La “campana de Dios”, el sonido más esperanzador de Venezuela

Foto: Archivo Web

Por Macky Arenas

Cuando un niño enfermo sale de alta, suenan las campanas en el Hospital San Juan de Dios con fuerza para anunciar que recobró la salud

Todos se alegran y el hospital es recorrido por un enjambre de gente. El personal completo detiene por un instante su trabajo para despedir al pacientico que los deja. Médicos y enfermeras, aplaudiendo y dando vivas, rodean al menorcito cuando, alegre y ya sano, hace sonar una campana con toda su fuerza. Y todos saben que un niño está sano y sus familiares han llegado para llevarlo a casa. La llaman “la Campana de Dios”.

Es cierto que estamos en medio de la crisis más espantosa que el país haya vivido jamás. No obstante, así como tenemos momentos muy difíciles, también hay esos ratos que hacen pensar en la misericordia del Señor, reflejada en tantos que dedican sus días y horas a repartir cuidados y regalar generosidad. Ese es el personal del hospital caraqueño San Juan de Dios, donde se desviven por curar y devolver sanos los enfermos a sus familias.

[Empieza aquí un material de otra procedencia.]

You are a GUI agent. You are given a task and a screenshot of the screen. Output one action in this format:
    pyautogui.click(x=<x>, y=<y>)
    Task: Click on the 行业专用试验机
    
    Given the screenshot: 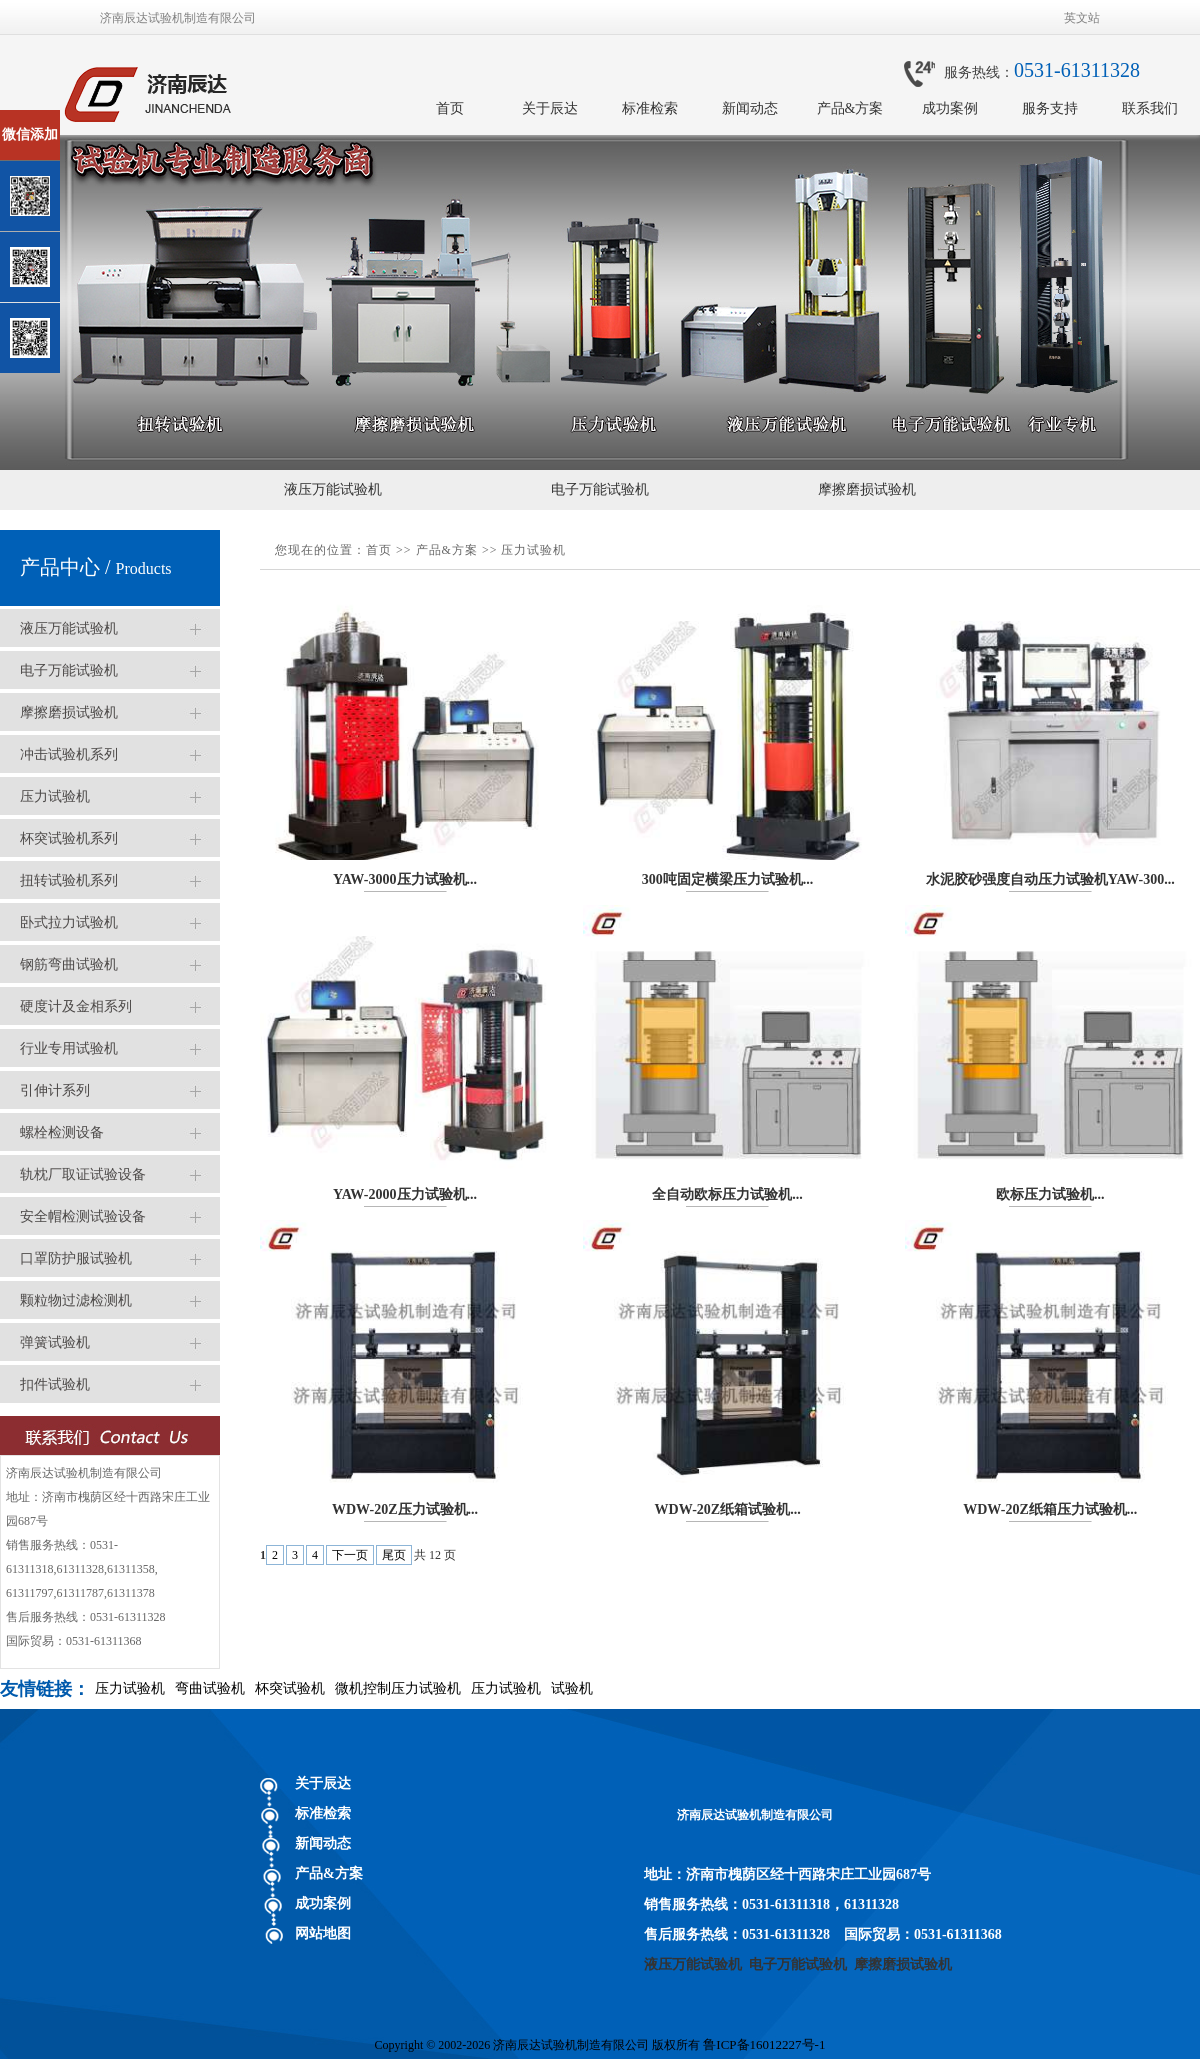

Es el tipo de experiencia y labor que vale la pena reseñar en tiempos de desaliento y desesperanza. Es cuando constatamos que no estamos solos, que Dios está atento y soplando las velas que se niegan a recoger y entregar los ánimos.

El hospital San Juan de Dios comenzó en Caracas en el año 1943 como como el “Hogar Clínica Nuestra Señora de Guadalupe”; pero debido a que fue sobrepasado en su capacidad fue trasladado a una nueva sede en 1970 con el nombre de “San Juan de Dios”. Se destaca por poseer numerosas especialidades pediátricas. Operan como una fundación sin fines de lucro, que recibe donativos públicos y privados y es gestionada por la Orden Hospitalaria de San Juan de Dios. Un descomunal esfuerzo, sobre todo en el marco de esta catástrofe social, está detrás de la gestión de este hospital.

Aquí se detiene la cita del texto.